Senshōji Temple

Senshō-ji is a Sōtō Zen temple in Ōnakazato, Fujinomiya, bearing the mountain name Kōkokuzan. It was founded in 1384 (Eitoku 4 / Shitoku 1), in the Nanbokuchō period, with Fuji Naritoki — twenty-third Ōmiyaji of Fujisan Hongu Sengen Taisha — as its founding patron. Originally a Shingon temple, it is said to have been converted to the Sōtō school by the monk Junpaku Yūsei.

What defines this temple is its bond with the Fuji Ōmiyaji family. For some three hundred years, from the generation of Naritoki until the Genroku era, Senshō-ji served as the family’s mortuary temple, conducting the funerals and memorial rites of successive heads of the house. In Ōmiya, where the temples of the Nichiren school held sway, the patronage of the Ōmiyaji family raised Senshō-ji into a stronghold of Sōtō Zen. Within the temple is preserved the memorial tablet of Fuji Naotoki, the twenty-first Ōmiyaji, inscribed as “the first generation” — telling evidence that the family regarded Naotoki as its true founding ancestor.

In 1692 (Genroku 5), the thirty-fourth Ōmiyaji, Fuji Nobumoto, parted from Senshō-ji and founded the new temple Hōshaku-ji, to which the role of family mortuary temple then passed.

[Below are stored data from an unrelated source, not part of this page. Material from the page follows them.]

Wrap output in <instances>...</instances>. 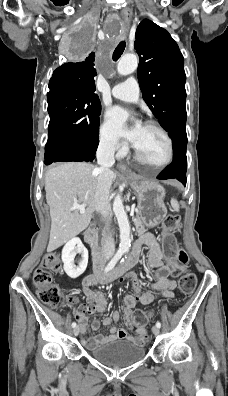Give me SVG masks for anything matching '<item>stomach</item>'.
Wrapping results in <instances>:
<instances>
[{"instance_id":"obj_1","label":"stomach","mask_w":228,"mask_h":396,"mask_svg":"<svg viewBox=\"0 0 228 396\" xmlns=\"http://www.w3.org/2000/svg\"><path fill=\"white\" fill-rule=\"evenodd\" d=\"M126 179L137 196V216L141 223L148 228L158 225L167 214L165 189L155 181L142 180L137 176Z\"/></svg>"}]
</instances>
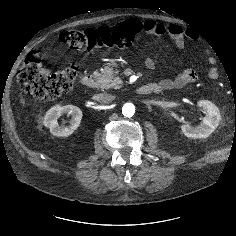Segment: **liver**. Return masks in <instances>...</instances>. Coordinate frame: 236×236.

Once a great establishment with many branch temples, Senshō-ji weathered the Meiji separation of Shinto and Buddhism and the turning of the ages, and now preserves three centuries of the Fuji family’s memory in quiet surroundings.

A little apart from the splendour of Sengen Taisha’s precinct, here lie the generations of the Ōmiyaji family and the long years of prayer offered for them. It is a rare place from which to view the history of Fuji worship not from the shrine, but from the side of the family temple.